Ports estimated the federal government’s Medicare costs in Maryland are $400 million to $600 million higher than they would be if Maryland hospitals were simply paid under the national “prospective payment system,” which compensates hospitals with a set fee for a specific “diagnostic related group.” Those extra payments by the federal government get passed through to private employers and individuals in the form of lower premiums.

State regulated “all payer” rates also puts an end to discrimination within the privately-insured market. Smaller insurance companies that sell individual and small group policies do not have the economic clout to negotiate the same low rates as health maintenance organizations or large self-insured employers, which hospitals as customers to remain financially viable in their geographic markets. So in most states, small employers and individuals gets charged the highest hospital rates and therefore pay the highest insurance premiums.

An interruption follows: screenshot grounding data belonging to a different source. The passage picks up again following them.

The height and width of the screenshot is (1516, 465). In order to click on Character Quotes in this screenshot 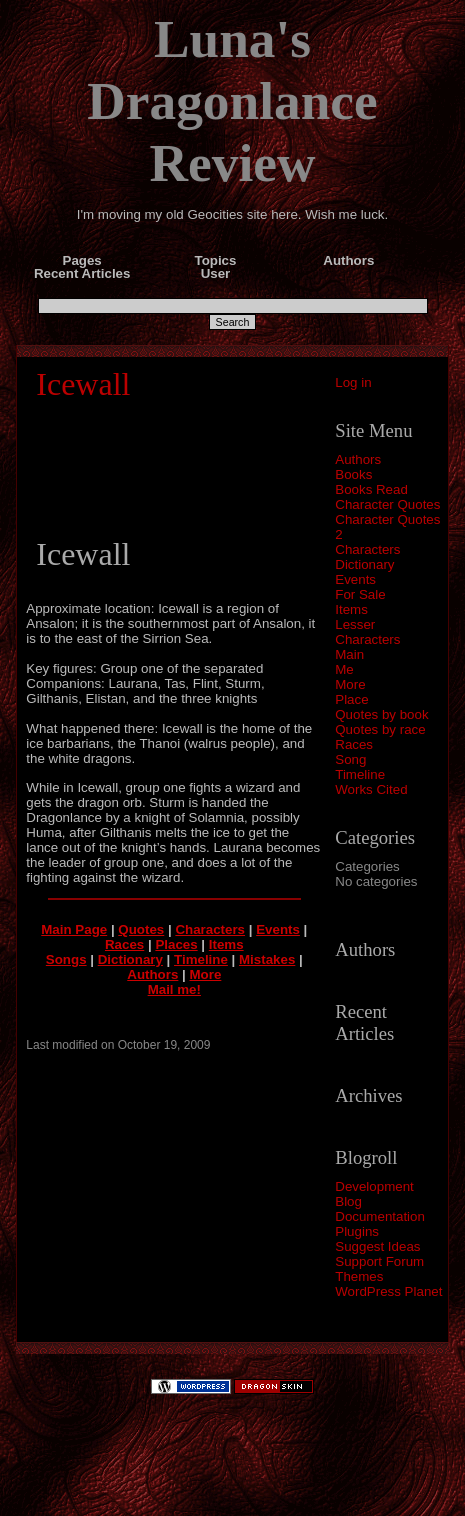, I will do `click(387, 504)`.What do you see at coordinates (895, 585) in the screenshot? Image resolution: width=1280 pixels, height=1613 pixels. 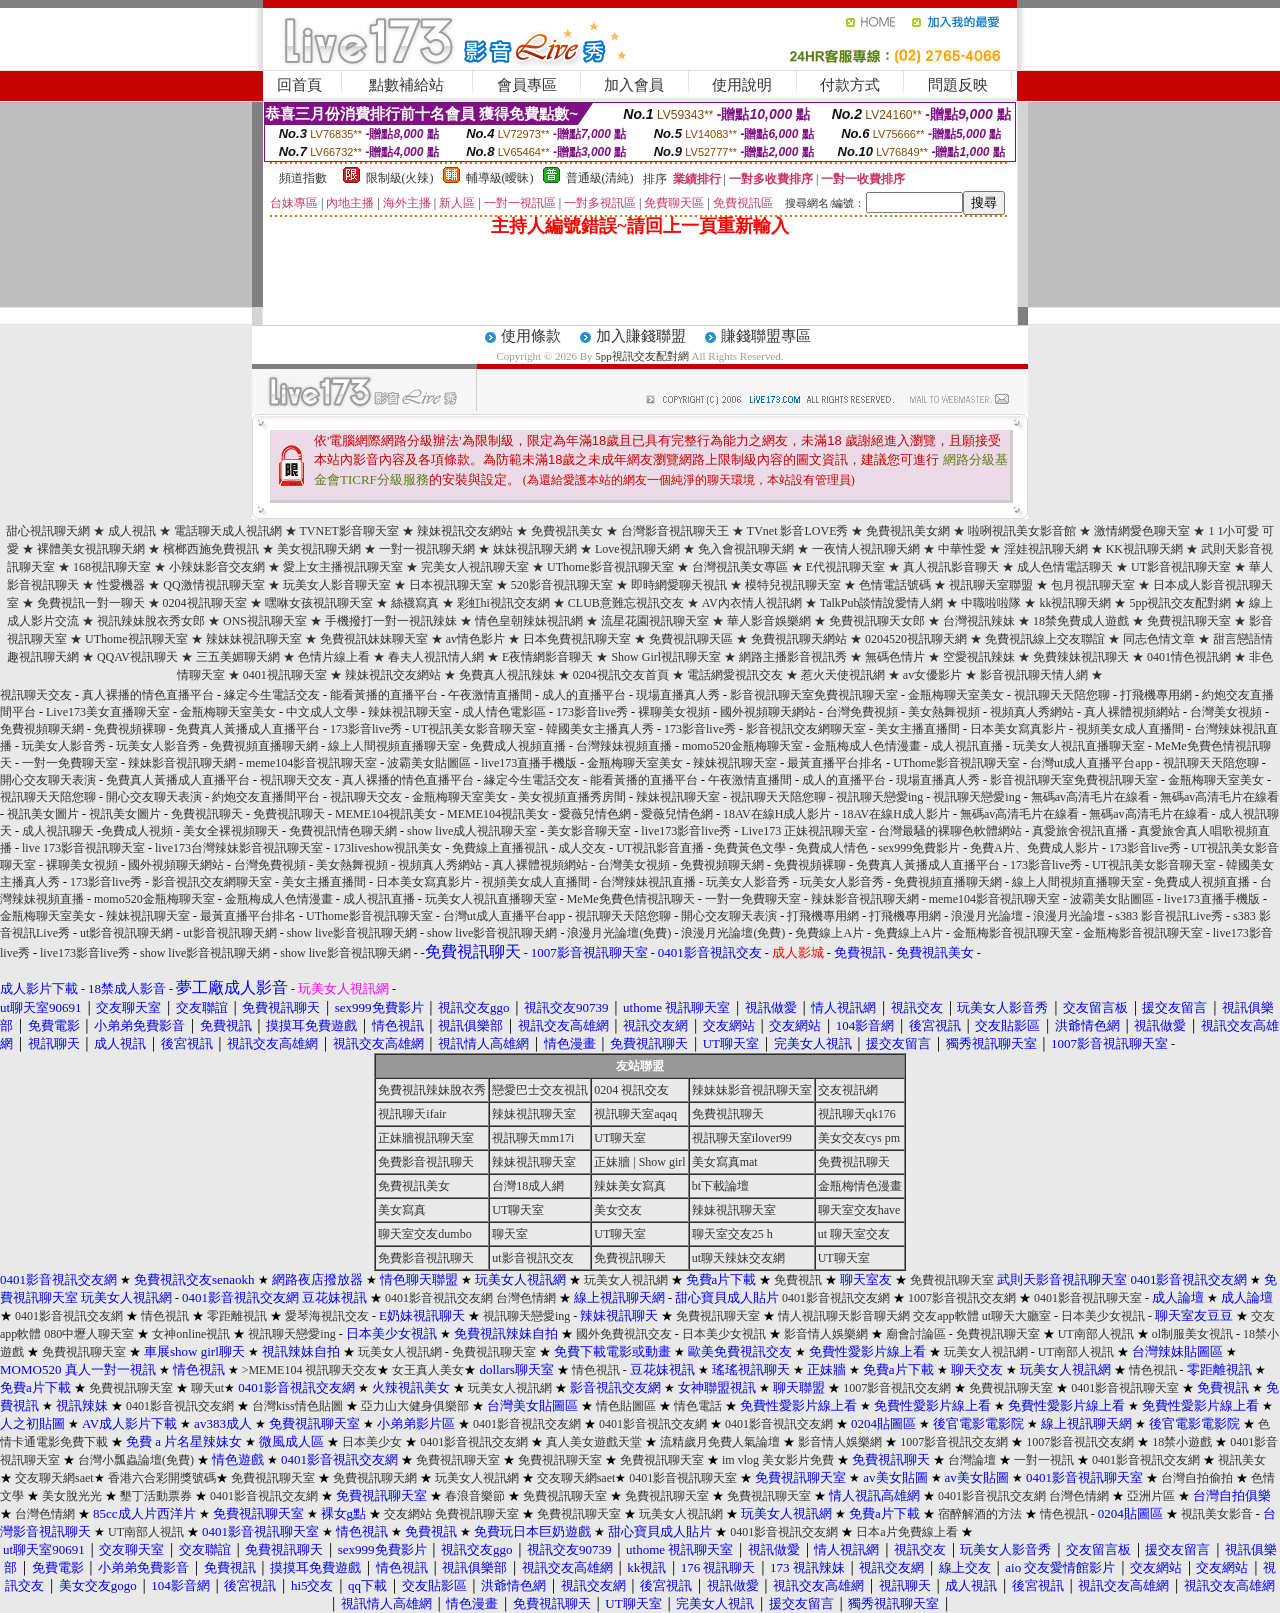 I see `色情電話號碼` at bounding box center [895, 585].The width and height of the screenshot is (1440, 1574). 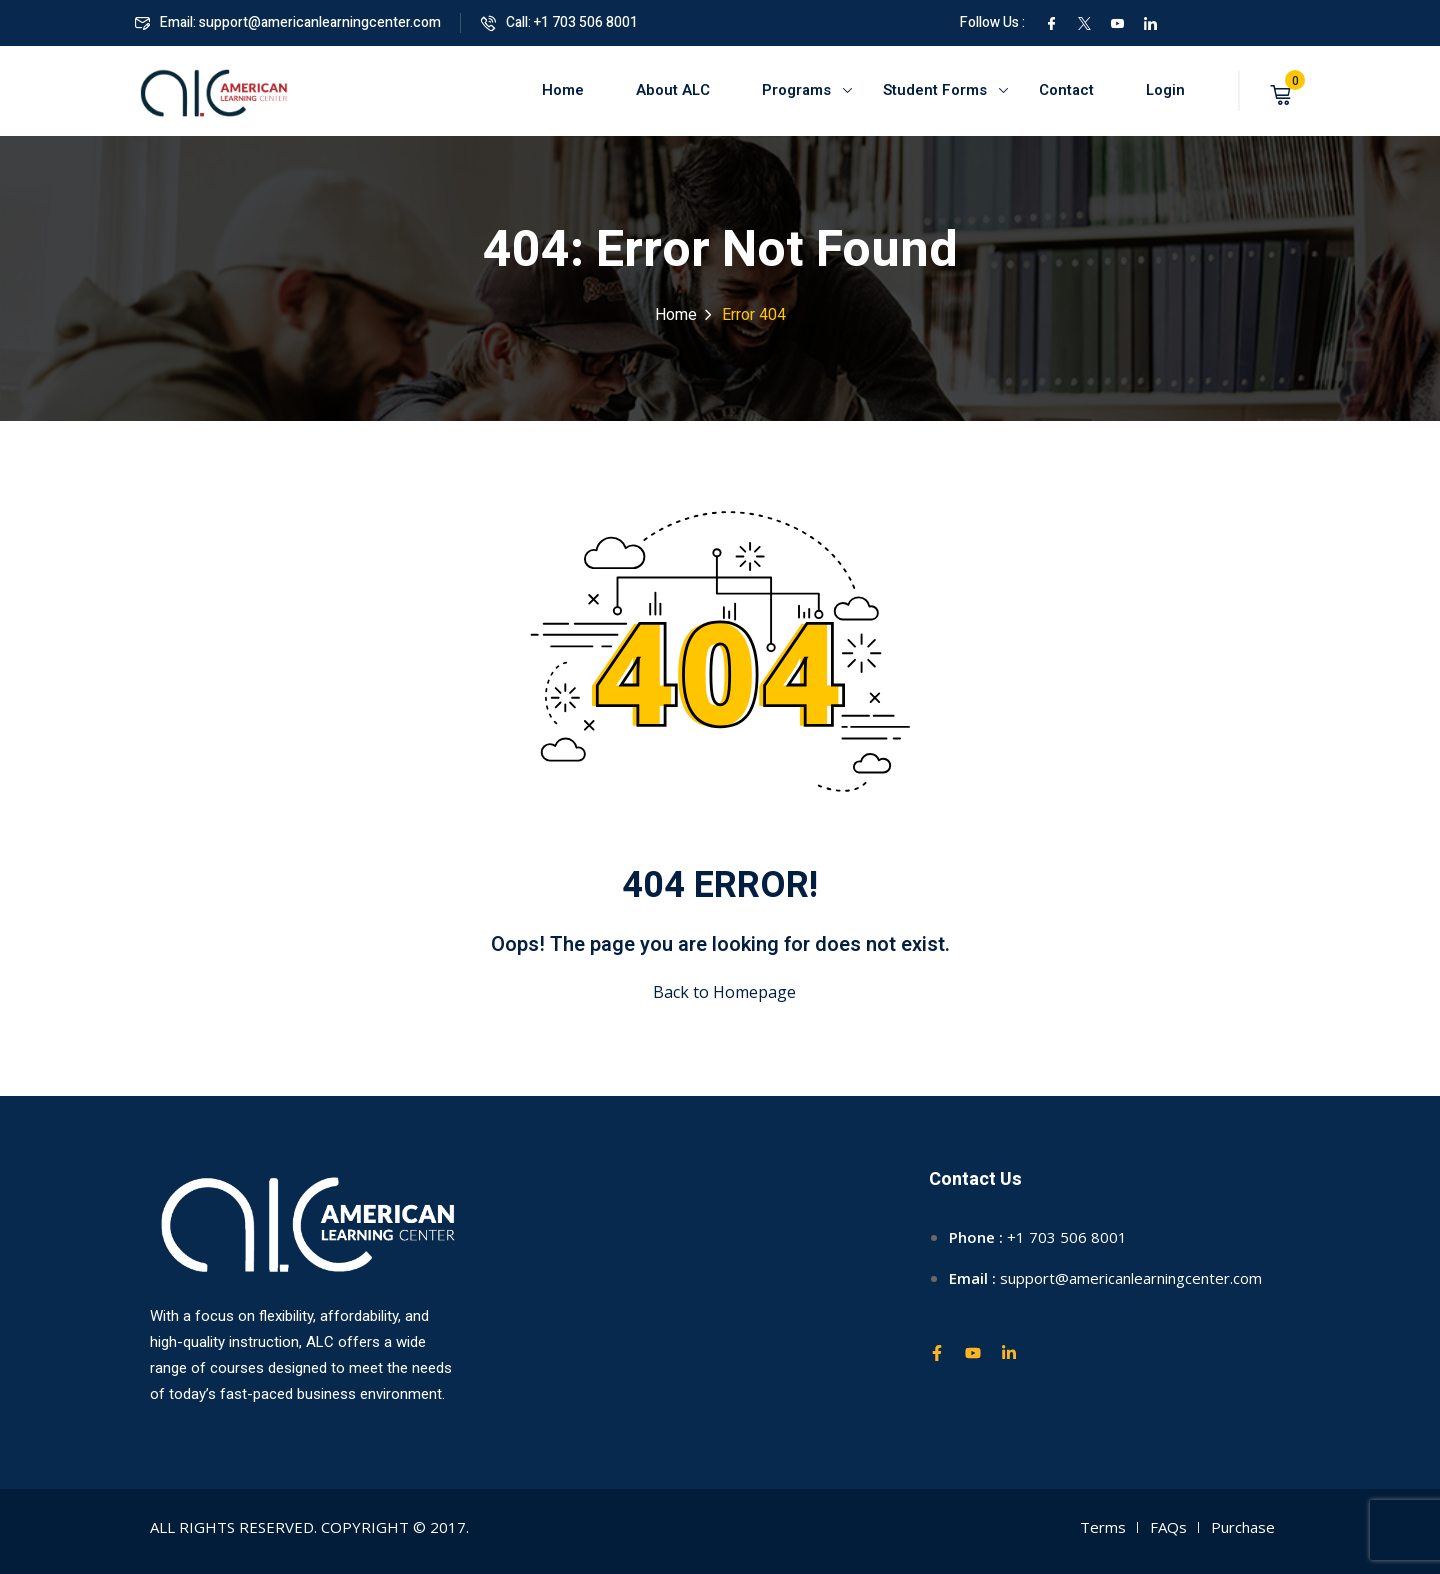 What do you see at coordinates (796, 90) in the screenshot?
I see `Programs` at bounding box center [796, 90].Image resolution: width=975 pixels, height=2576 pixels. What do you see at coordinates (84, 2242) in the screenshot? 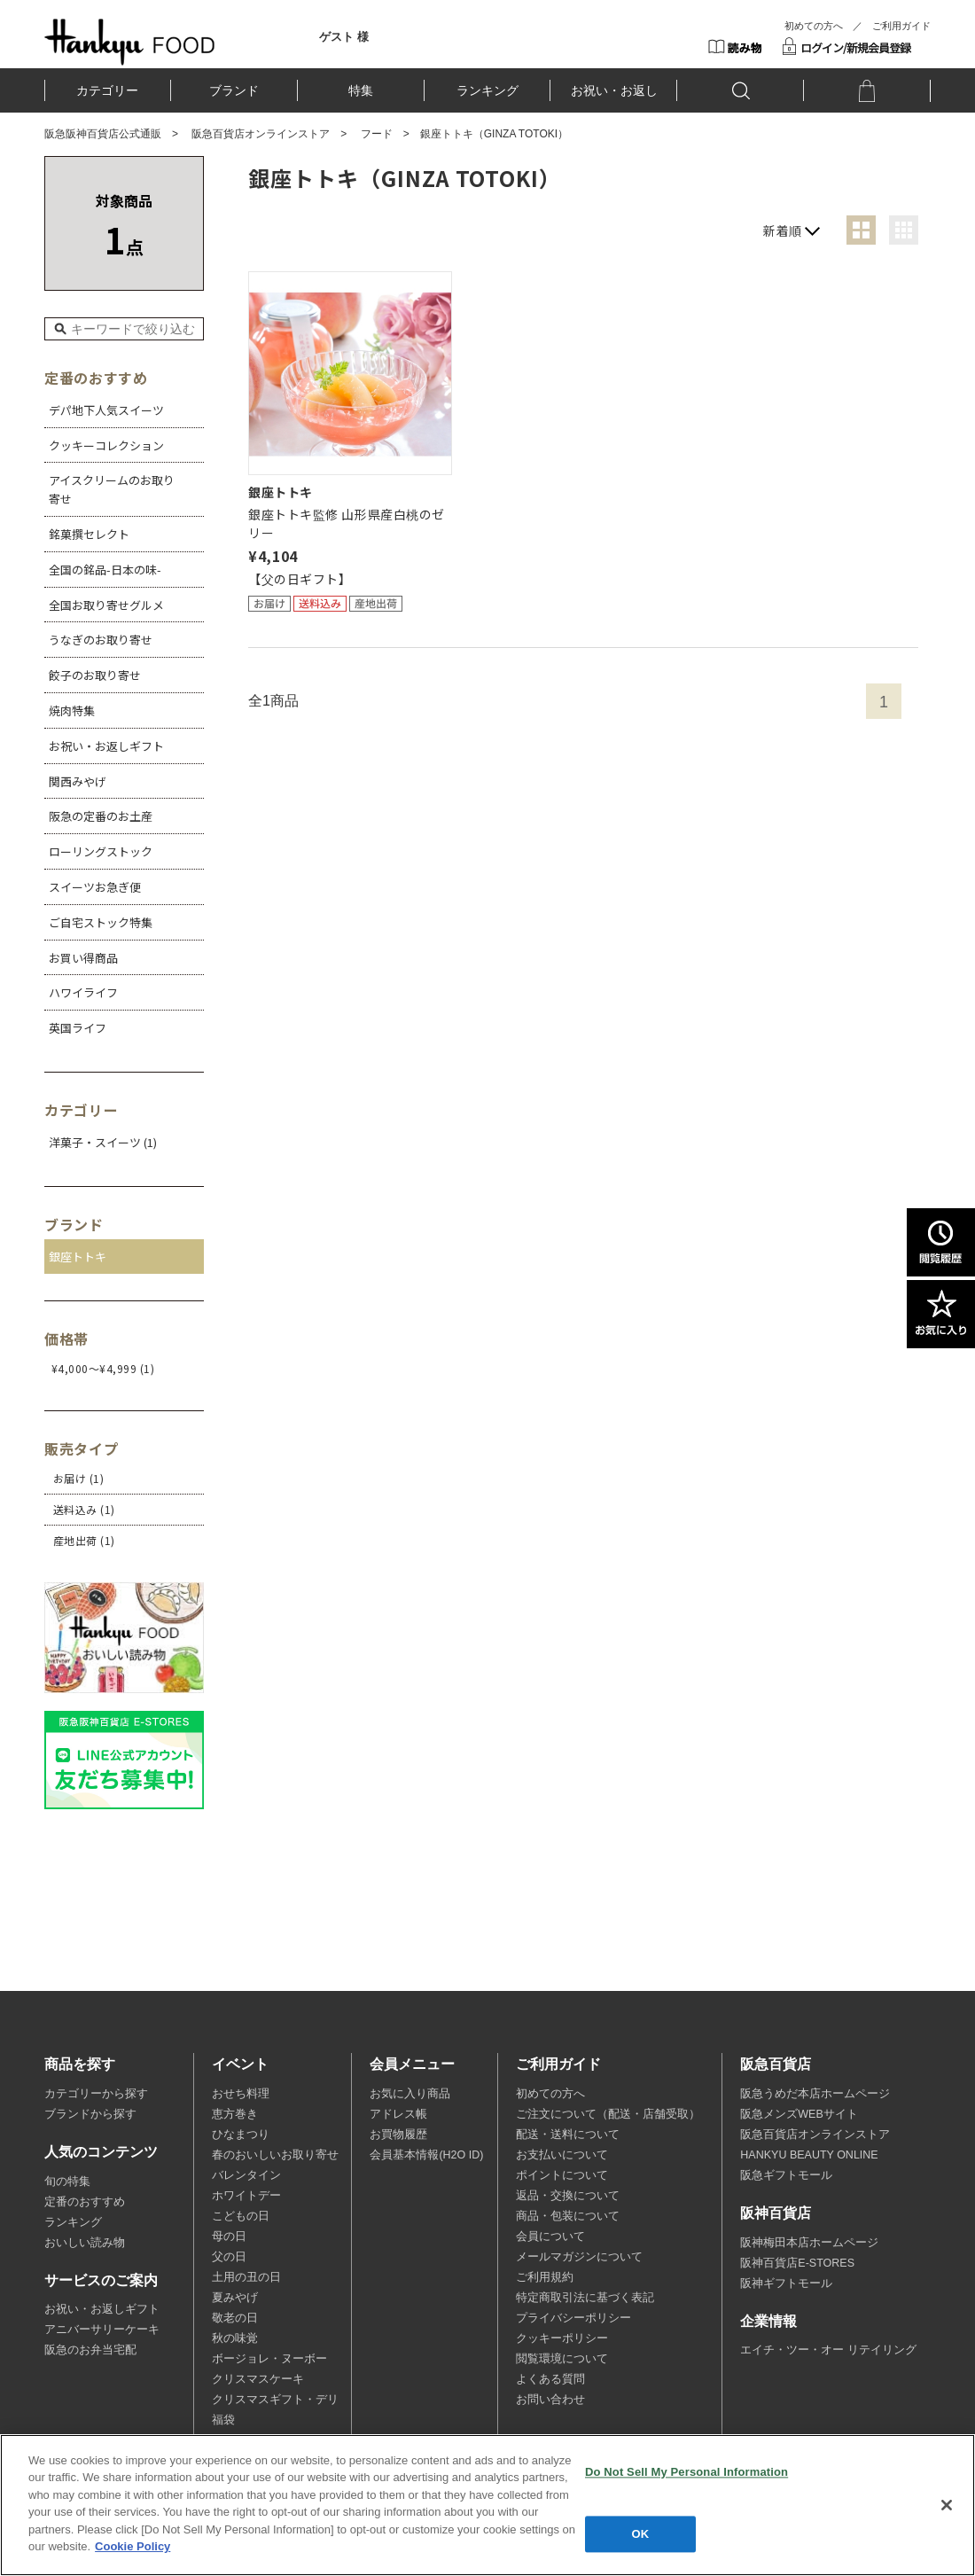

The other major beneficiaries of an all-payer scheme are the uninsured, whom hospitals charge the highest rates since most of them don’t pay anyway. They account for the largest share of uncompensated or “charity” care provided by the nation’s hospitals, which, in fact, isn’t charity at all but is simply passed along to other ratepayers. “Cost-shifting, in which better-insured patients cross-subsidize those with less or no insurance, is not permitted in Maryland,” Kastor said.

Instead, the HSCRC calculates the uncompensated care provided at every hospital in the state – about 7 percent of gross revenue or $926 million in 2010 – and spreads those costs equally among all ratepayers at all hospitals with the money flowing into a fund doled out to the hospitals delivering the uncompensated care. “Patients without the means to pay for their treatment are assured access to care because they can receive treatment in any Maryland hospital, including private community hospitals and the state’s two academic medical centers,” Kastor wrote in his JAMA commentary. “Furthermore, because the amount in rates among all hospitals for uncompensated care is the same fraction, hospitals located in areas with poorer patients are not disadvantaged.”